In 1930 ‘cue dots’ were introduced. Towards the end of the first reel, the projectionist would watch the film on the screen through one of the portholes for ‘the eye in the sky’ – a blinking dot in the top corner of the picture. This first cue would tell the projectionist to turn on projector number two.

When sound films came in, changes from one reel to the next had to be very precise and the films now had to run at a constant speed which was 24 frames per second, equal to 90 feet per minute.

Sound comes to the Palace

The first ‘talkie’ shown at the Palace was The Singing Fool staring Al Jolson. It was first screened here on 10th March 1930.

By this time only about a third of all UK cinemas were wired for sound, which makes the Palace a surprisingly early adopter of sound for the small regional cinema that it was and is.

The original 1930 sound installation at the Palace was a sound-on-disc system made by “Syntok Talking Films Ltd.”

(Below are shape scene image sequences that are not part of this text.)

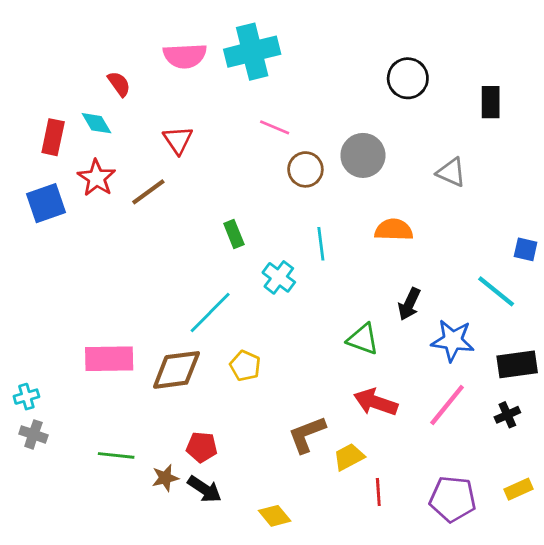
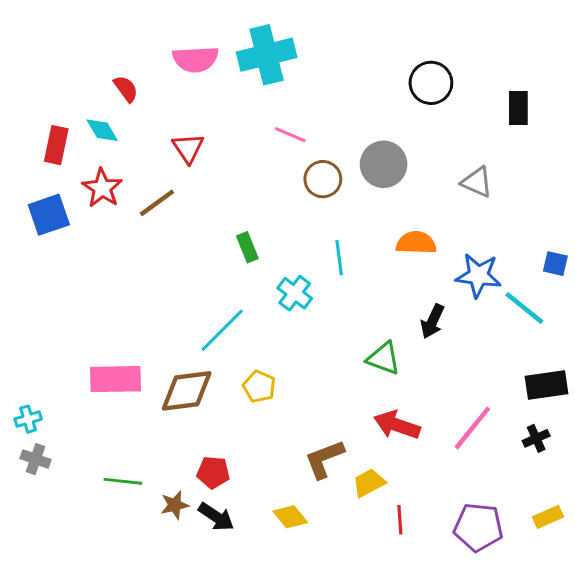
blue star: (453, 341) -> (478, 275), moved
yellow diamond: (275, 516) -> (290, 517), moved

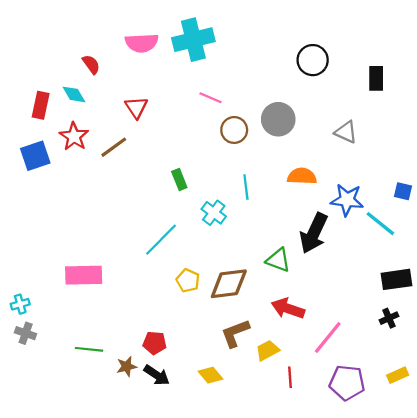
black arrow: (432, 321) -> (314, 233), size x1.6
brown diamond: (187, 391) -> (229, 284), moved
pink line: (472, 428) -> (328, 337), moved

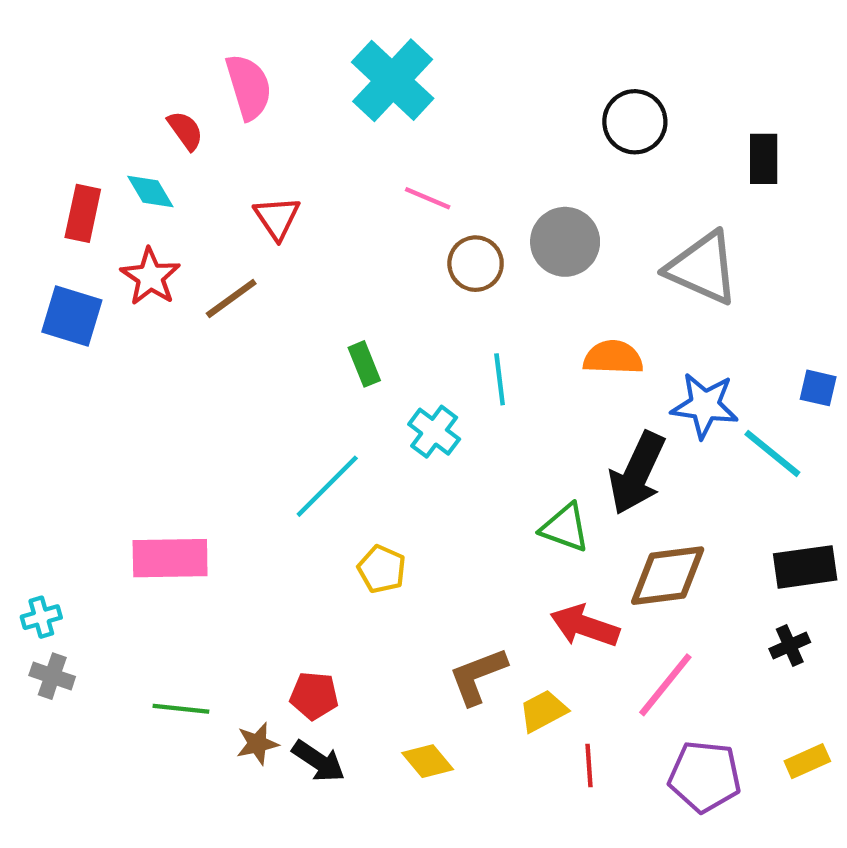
cyan cross: (193, 40) -> (393, 80), turned -33
pink semicircle: (142, 43) -> (249, 87), moved, turned -104
gray triangle: (346, 132) -> (703, 268), size x1.6
blue square: (35, 156) -> (72, 316), turned 36
brown diamond: (229, 284) -> (668, 576), moved

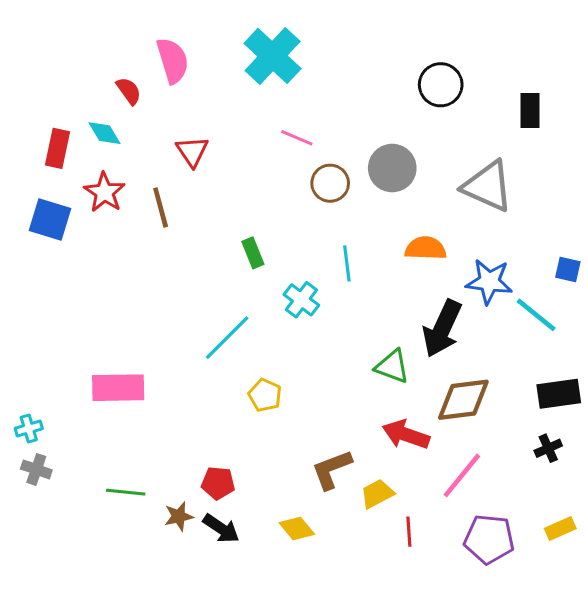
brown line: (231, 299) -> (161, 207), turned -69

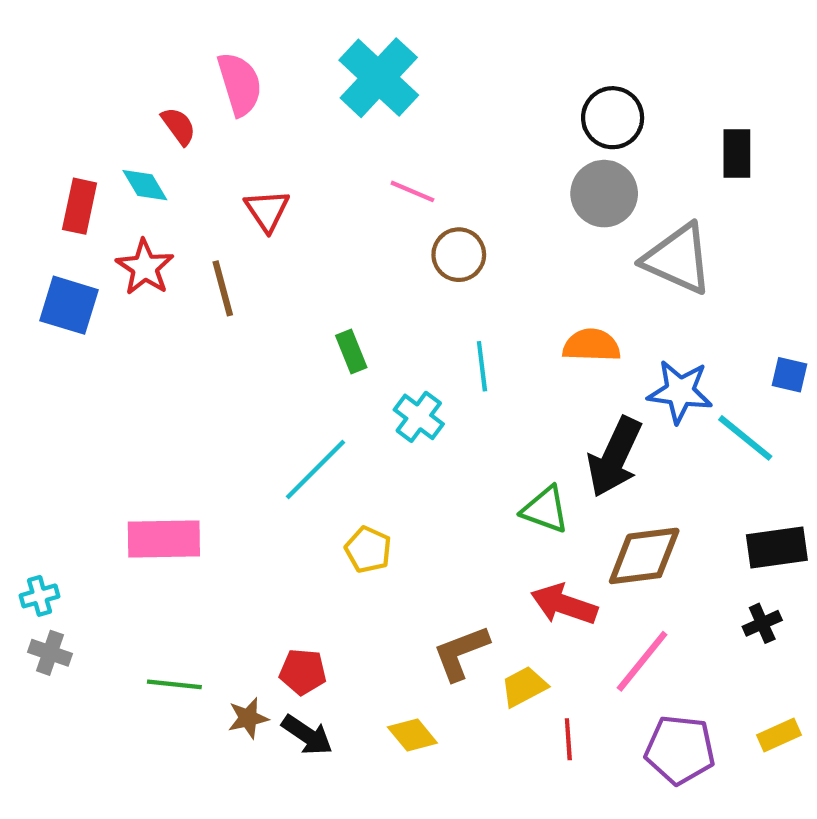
gray circle: (392, 168) -> (604, 194), moved

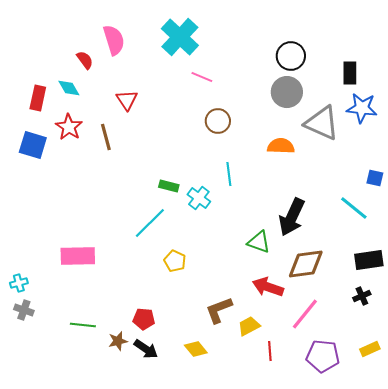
pink line: (412, 191) -> (202, 77), moved
orange semicircle: (591, 345) -> (281, 146), moved
green rectangle: (351, 352) -> (169, 186), moved, turned -54
blue star: (680, 392) -> (362, 108), moved

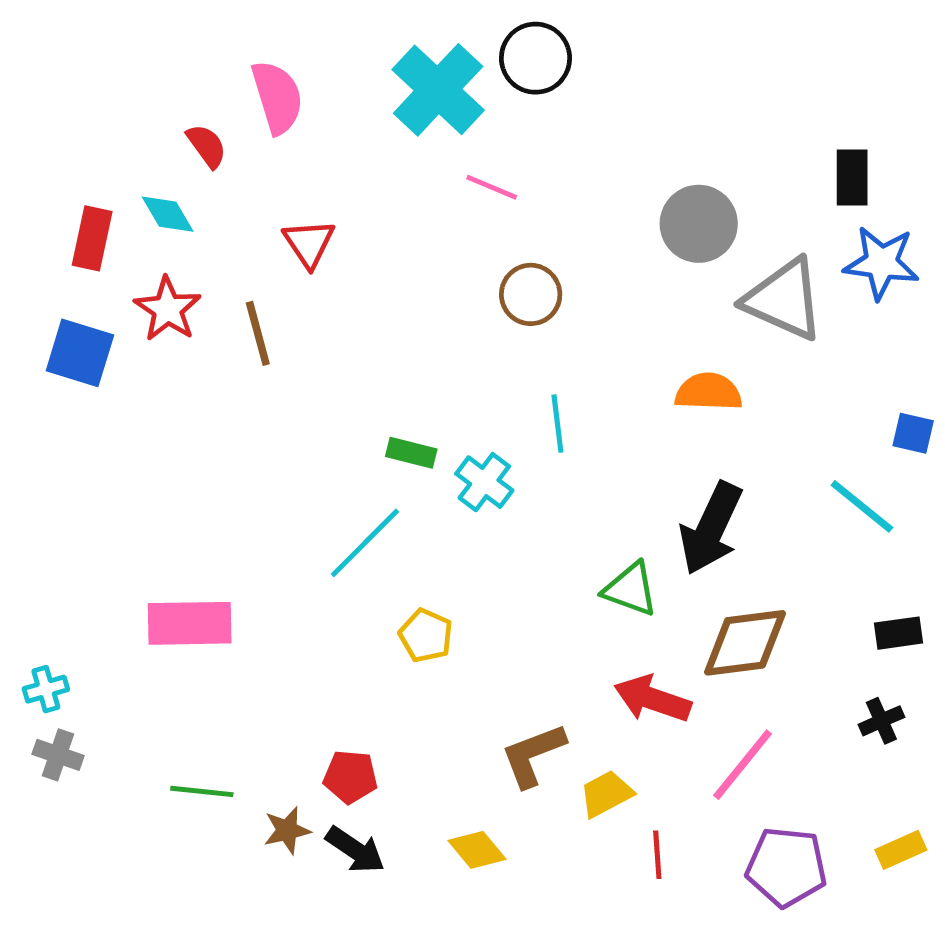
black circle: (291, 56) -> (535, 58), moved
orange semicircle: (281, 146) -> (708, 392), moved
black rectangle: (369, 260) -> (898, 633), size x0.7

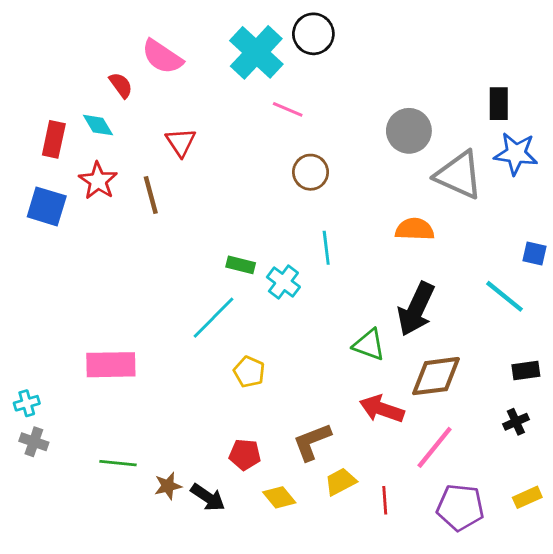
pink semicircle: (277, 97) -> (162, 57), turned 141
red pentagon: (350, 777) -> (245, 455), moved
yellow trapezoid: (606, 794) -> (340, 482), moved

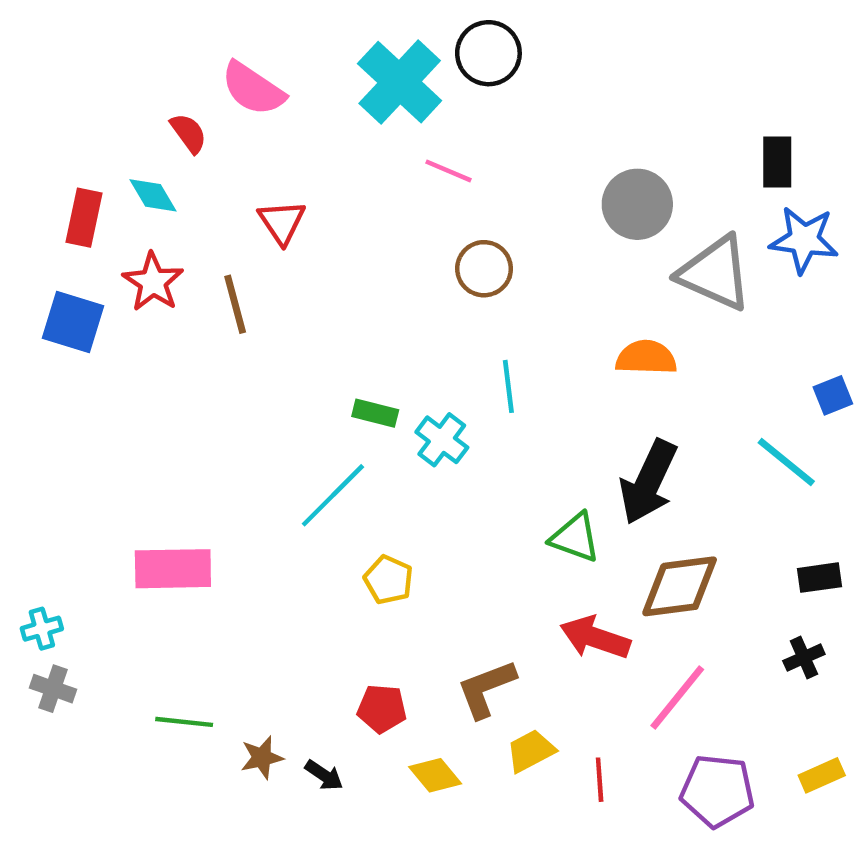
blue square: (534, 253) -> (833, 395), turned -35
black arrow: (208, 497) -> (324, 775), size x0.7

A man called Sid Mills worked at the Palace as a creator of sound-effects when the silent films were playing. However once the sound equipment was installed his new job was to change the records.

By all accounts the Syntok equipment was less than satisfactory. It was unreliable, the projectionists found it difficult to use and it also seems that the poor-quality of the sound acted as a deterrent to audiences who preferred to go elsewhere.

The Syntok sound-on-disc system was replaced in 1932 by a Western Electric sound-on-film sound system. Two large Western Electric 12A full-range horn loudspeakers were hung from a substantial wooden structure which was placed behind the screen. This would have meant an end to the variety acts that used the stage.

An advertisement from the Harwich Town Guide in 1935 showing the three cinemas in the Bostock Circuit.

The Bostok circuit

In 1932 the cinema changed hands for the third time, this time to the Bostok circuit which also owned the Regent and Empire cinemas in Dovercourt. No significant changes seem to have been made to either sound or projection equipment before the closure of the cinema in 1956.

Although CinemaScope launched in 1953, CinemaScope films were not screened at the Electric Palace as the sound equipment was too outdated to play them. The cinema was badly affected by the flood in Harwich in 1953 and it closed soon afterwards. It was not until re-opening in 1981, following a major refurbishment project, that CinemaScope films could be shown at the Electric Palace for the first time.

Restoration in the 1970s

The projectors in the photo included in this slideshow are Kalee Dragons, fitted with Kalee Vulcan lamp houses. Carbon arcs were still used as light source. The projectors and lamps were replaced in 1983 by Kalee 20s with Peerless arc lamps. Also in 1983 the mono valve amplifier was replaced by a basic stereo sound system.

In 2000 a grant from the Arts Council allowed the Electric palace to purchase a new Dolby Digital Stereo Surround Sound system, with a Dolby CP500 audio processor. The Peerless carbon arc lamps were replaced with new Xenon arcs at this time too.

A Xenon bulb is filled with xenon gas and has a metal electrode at each end of the lamp. It creates light by applying a high-voltage to the xenon gas at high pressures. One advantage of these electric lights was that longer films could now be shown without any interruptions.

In 2011, digital projection equipment was installed giving improved picture and sound. This was a Christie CP2220 digital projector and a Doremi DCP-2k4 server. A Dolby CP750 audio processor was added to the sound system to handle the digital cinema audio.

The two Kalee 20s with Peerless lamps are still there, right next to the digital projector, meaning that the Electric Palace can still show ‘film’ in its earlier form.